Per consentire il corretto invio delle fatture, nelle diverse casistiche di legge, è generalmente necessario rendere noto al Fisco e ai fornitori la propria casella PEC e/o il proprio codice destinatario.

L'obbligo di fatturazione elettronica è regolarmente entrato in vigore il primo gennaio 2019 e ad oggi "il sistema ha gestito 8,1 milioni di fatture con un tasso di scarto del 7,3%, mentre era sopra il 30% nella prima fase di fatturazione elettronica", come ha detto il ministro Tria al question time della Camera.

Per il momento, l'avvio dell'operazione fattura elettronica è andato relativamente liscio: la prudenza è d'obbligo perché con ogni probabilità il carico di documenti che transitano su SdI, sistema di interscambio, è destinato ad aumentare nelle prossime settimane, con il consolidarsi della ripresa lavorativa dopo la pausa per le festività di fine anno, e con l'avvicinarsi delle scadenze IVA di febbraio (entro le quali bisognerà invierà obbligatoriamente tutte le fatture del periodo utile per la liquidazione).

Possono ottenerlo le Partite IVA che vi si accreditano e i loro intermediari, ma anche i provider certificati che si occupano di smistare le fatture facendole recapitare ai destinatari. Tuttavia per il Codacons è "caos fiscale generato dalle nuove norme e in particolare dall'introduzione della fatturazione elettronica".

Le fatture ricevute attraverso la Web App potranno essere visualizzate in anteprima, conservate digitalmente e a norma in modo veloce e sicuro.

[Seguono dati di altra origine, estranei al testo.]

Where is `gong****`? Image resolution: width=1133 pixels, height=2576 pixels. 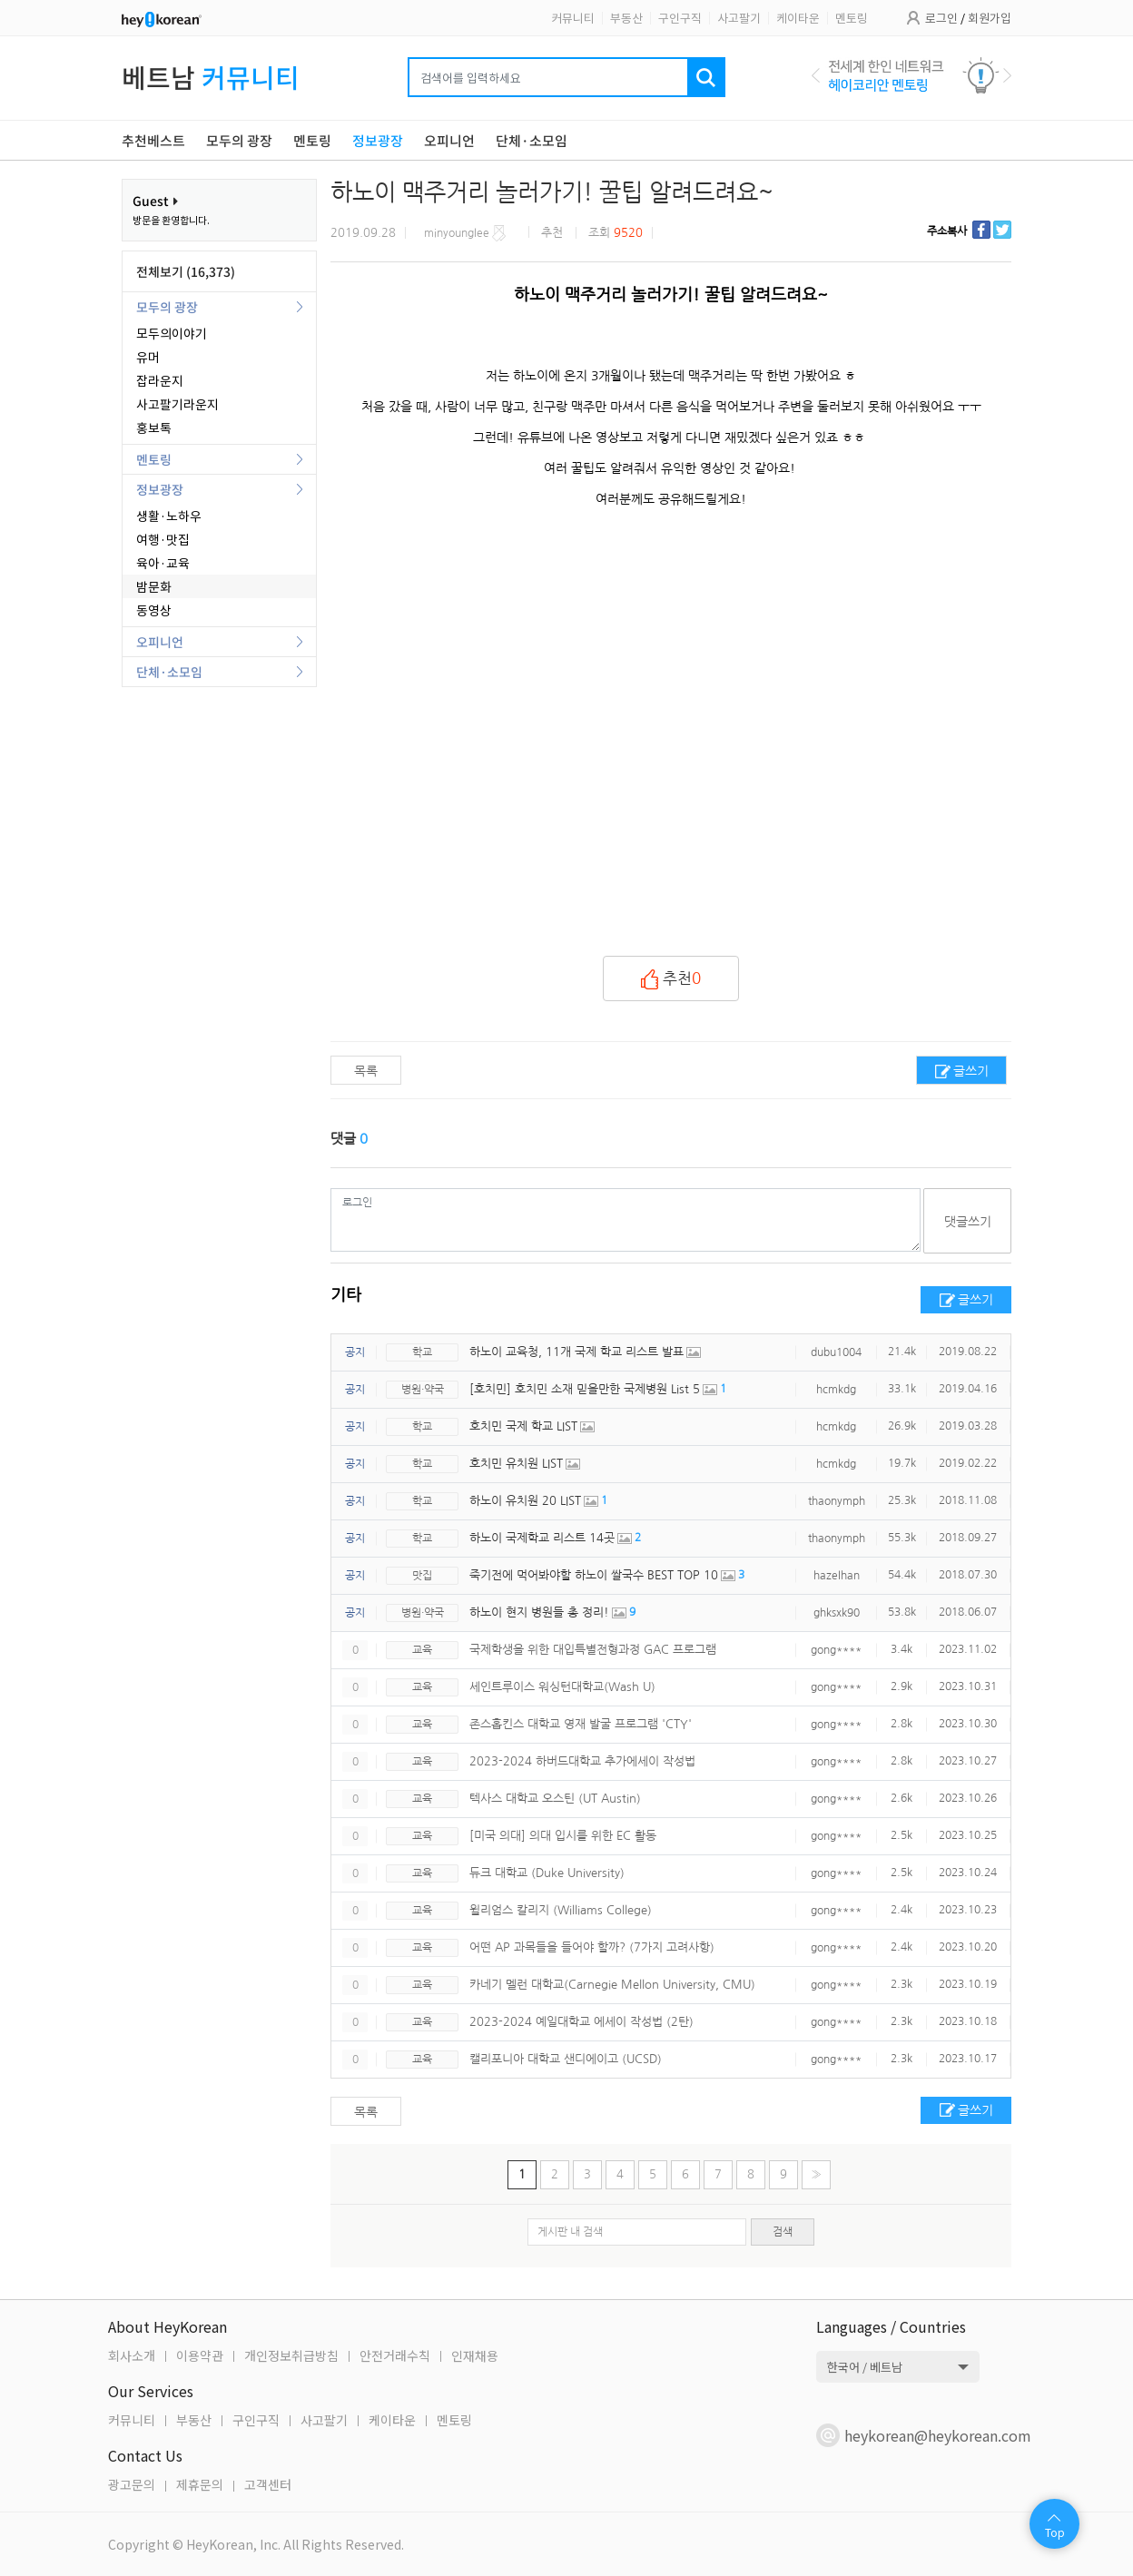 gong**** is located at coordinates (836, 1650).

L'obbligo riguarda tutti i soggetti titolari di partita Iva residenti nel territorio dello Stato italiano, a esclusione solo di coloro che sono in regime di vantaggio e minimi.

Invio fattura elettronica in ritardo, gli operatori (piccoli esercenti, grosse catene di distribuzione commerciale e imprese) è rinviare al 16.02.2019 l'invio delle fatture elettroniche. Una scelta che garantisce la massima precisione e allontana il rischio di una mancata ricezione. Sarà la stessa Agenzia delle Entrate a comunicare l'importo, la cifra sarà riportata all'interno dell'area riservata del contribuente, presente sul sito dell'Agenzia.